Top of Dataset entries

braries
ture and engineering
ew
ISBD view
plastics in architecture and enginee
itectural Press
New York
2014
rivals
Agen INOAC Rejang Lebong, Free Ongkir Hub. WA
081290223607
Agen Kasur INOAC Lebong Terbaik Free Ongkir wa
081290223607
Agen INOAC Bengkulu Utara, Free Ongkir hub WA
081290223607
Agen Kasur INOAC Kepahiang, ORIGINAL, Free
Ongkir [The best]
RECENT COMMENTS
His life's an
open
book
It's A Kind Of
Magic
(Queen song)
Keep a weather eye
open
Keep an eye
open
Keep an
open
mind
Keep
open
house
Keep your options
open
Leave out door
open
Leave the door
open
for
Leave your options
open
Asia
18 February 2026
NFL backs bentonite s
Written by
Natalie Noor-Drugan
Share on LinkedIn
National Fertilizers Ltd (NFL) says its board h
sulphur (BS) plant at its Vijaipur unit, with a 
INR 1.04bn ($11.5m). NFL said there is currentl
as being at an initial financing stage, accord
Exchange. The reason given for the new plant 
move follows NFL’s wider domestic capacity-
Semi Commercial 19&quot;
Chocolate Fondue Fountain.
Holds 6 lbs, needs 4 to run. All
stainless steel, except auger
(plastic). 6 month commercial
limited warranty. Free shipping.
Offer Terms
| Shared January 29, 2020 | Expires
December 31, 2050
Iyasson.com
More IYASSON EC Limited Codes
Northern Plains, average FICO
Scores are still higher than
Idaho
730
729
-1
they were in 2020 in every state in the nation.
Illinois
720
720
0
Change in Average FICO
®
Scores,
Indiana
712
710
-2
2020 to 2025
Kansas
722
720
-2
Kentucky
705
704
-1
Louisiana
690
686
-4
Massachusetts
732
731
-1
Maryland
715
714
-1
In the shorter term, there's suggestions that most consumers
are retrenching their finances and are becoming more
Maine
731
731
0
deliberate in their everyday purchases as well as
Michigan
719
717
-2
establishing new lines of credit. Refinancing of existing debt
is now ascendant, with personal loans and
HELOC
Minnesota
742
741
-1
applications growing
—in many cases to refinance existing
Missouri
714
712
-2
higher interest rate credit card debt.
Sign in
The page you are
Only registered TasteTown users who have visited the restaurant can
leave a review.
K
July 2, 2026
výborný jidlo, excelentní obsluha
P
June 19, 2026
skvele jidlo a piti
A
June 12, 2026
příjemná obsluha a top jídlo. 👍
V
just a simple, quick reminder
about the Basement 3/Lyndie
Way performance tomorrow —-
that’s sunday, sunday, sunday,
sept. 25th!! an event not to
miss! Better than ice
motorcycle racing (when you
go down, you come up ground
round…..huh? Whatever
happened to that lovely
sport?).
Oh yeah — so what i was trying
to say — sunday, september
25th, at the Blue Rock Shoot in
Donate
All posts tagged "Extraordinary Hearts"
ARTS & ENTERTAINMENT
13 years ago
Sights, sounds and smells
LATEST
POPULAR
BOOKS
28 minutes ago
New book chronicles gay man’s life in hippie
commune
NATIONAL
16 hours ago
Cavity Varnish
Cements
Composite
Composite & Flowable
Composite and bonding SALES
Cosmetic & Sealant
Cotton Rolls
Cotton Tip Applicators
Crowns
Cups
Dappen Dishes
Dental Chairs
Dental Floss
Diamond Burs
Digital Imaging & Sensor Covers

Bottom of Dataset entries
Top of Dataset entries

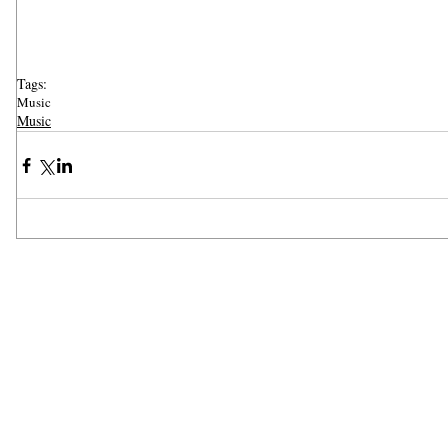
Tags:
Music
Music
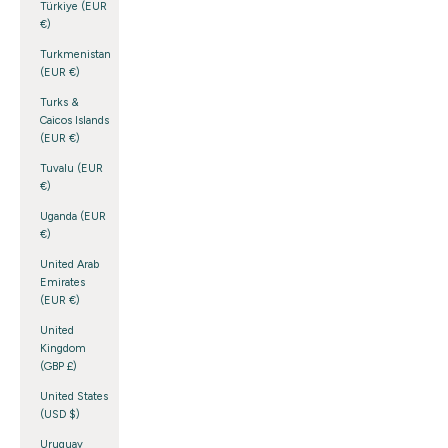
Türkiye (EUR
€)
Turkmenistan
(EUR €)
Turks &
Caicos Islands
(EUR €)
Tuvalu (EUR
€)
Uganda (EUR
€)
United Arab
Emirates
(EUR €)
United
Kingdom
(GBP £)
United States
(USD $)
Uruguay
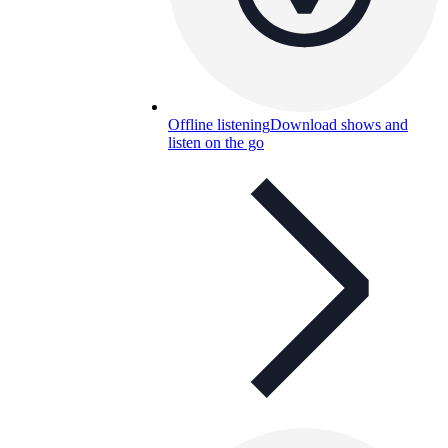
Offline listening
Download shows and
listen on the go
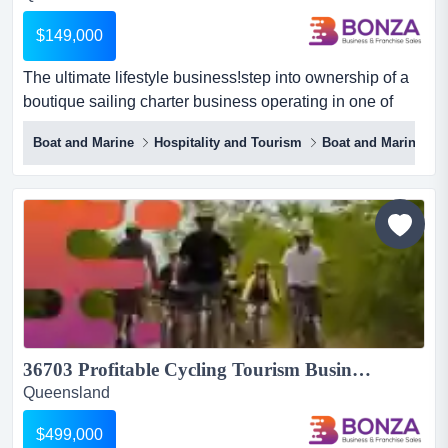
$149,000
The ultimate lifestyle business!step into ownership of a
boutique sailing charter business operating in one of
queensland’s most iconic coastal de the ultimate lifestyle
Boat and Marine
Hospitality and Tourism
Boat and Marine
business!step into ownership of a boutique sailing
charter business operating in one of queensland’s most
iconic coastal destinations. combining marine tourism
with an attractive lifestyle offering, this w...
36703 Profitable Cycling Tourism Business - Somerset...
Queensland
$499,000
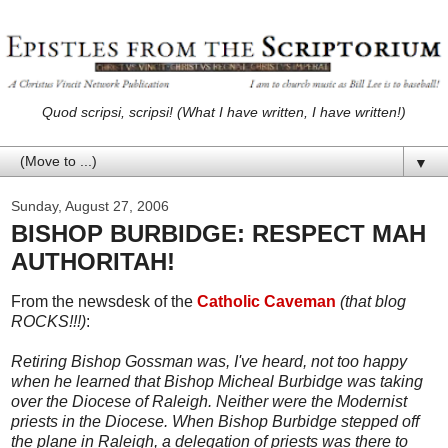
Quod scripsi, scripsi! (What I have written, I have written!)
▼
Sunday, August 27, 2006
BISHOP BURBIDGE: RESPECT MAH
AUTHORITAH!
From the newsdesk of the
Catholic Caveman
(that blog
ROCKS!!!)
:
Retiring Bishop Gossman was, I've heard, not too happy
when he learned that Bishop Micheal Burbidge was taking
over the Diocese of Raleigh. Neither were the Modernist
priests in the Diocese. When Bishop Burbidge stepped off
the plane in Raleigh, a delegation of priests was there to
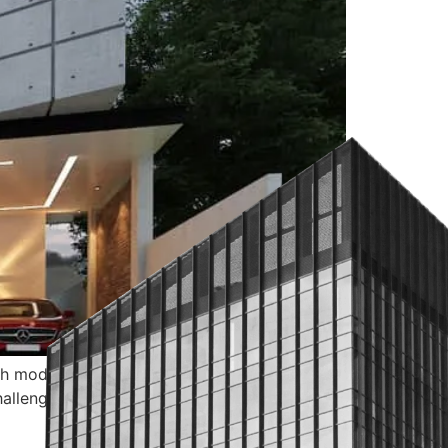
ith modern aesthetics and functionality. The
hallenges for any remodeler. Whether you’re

Bottom of Dataset entries

### Exercise prompt
Please transcribe exactly the lines above from the line that has "Exchange. The reason given for the new plant" up to and including the line that has "More IYASSON EC Limited Codes"; no other line belongs in the answer.

### The answer
Exchange. The reason given for the new plant 
move follows NFL’s wider domestic capacity-
Semi Commercial 19&quot;
Chocolate Fondue Fountain.
Holds 6 lbs, needs 4 to run. All
stainless steel, except auger
(plastic). 6 month commercial
limited warranty. Free shipping.
Offer Terms
| Shared January 29, 2020 | Expires
December 31, 2050
Iyasson.com
More IYASSON EC Limited Codes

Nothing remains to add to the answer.